Explainable and Trust-Aware AI-Driven Network Slicing Framework for 6G IoT Using Deep Learning
Kun Zhang, Bing Zheng, Jing Xue, Yu Zhou
Abstract
The advent of sixth-generation (6G) networks promises ultra-high bandwidth, reliable connectivity, and ultra-low latency, enabling large-scale IoT deployment. Network slicing is central to these capabilities, but conventional deep learning approaches often suffer from privacy risks, high computational cost, and poor energy efficiency. To address these challenges, this work proposes a federated and explainable AI framework for energy-efficient IoT slicing in 6G. Federated learning enables collaborative training without sharing raw data, preserving privacy and reducing communication overhead.
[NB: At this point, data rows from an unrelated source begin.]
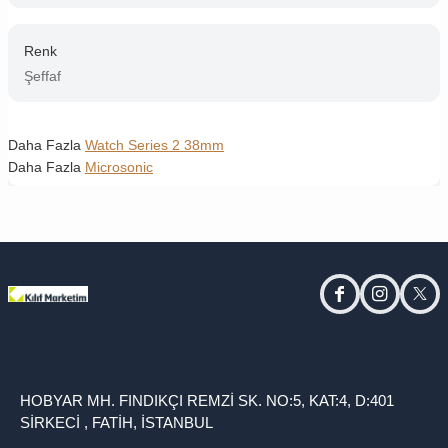
Renk
Şeffaf
Daha Fazla
Watch Series 2 38mm
Daha Fazla
Microsonic
facebook
instagram
twitt
HOBYAR MH. FINDIKÇI REMZİ SK. NO:5, KAT:4, D:401
SİRKECİ , FATİH, İSTANBUL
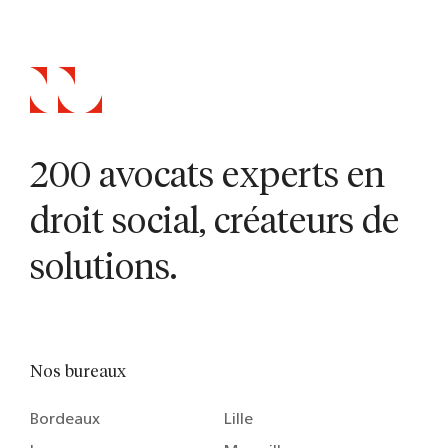
200 avocats experts en
droit social, créateurs de
solutions.
Nos bureaux
Bordeaux
Lille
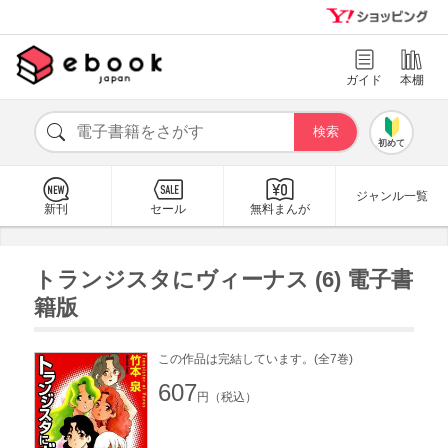
ガイド
本棚
初めて
ジャンル一覧
新刊
セール
無料まんが
トランジスタにヴィーナス (6) 電子書
籍版
この作品は完結しています。(全7巻)
607
円（税込）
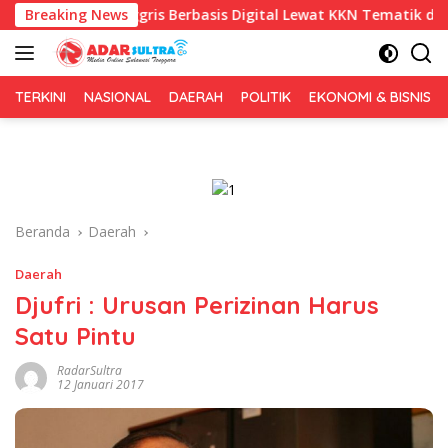
Langsung
nggris Berbasis Digital Lewat KKN Tematik di Desa Alebo
Breaking News
ke
konten
TERKINI
NASIONAL
DAERAH
POLITIK
EKONOMI & BISNIS
Beranda
Daerah
Daerah
Djufri : Urusan Perizinan Harus
Satu Pintu
RadarSultra
12 Januari 2017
A transformer-based model captures complex traffic patterns, while a hybrid swarm-intelligence optimizer balances throughput, latency, and energy consumption. SHAP-based explainability enhances transparency in slice allocation. Experiments on real and simulated traffic confirm superior performance, with the proposed framework achieving 98.42% accuracy compared to CNN+LSTM (92.67%) and HHO-CNN+LSTM (95.12%). These results demonstrate a scalable, privacy-preserving, and sustainable solution for future 6G IoT ecosystems.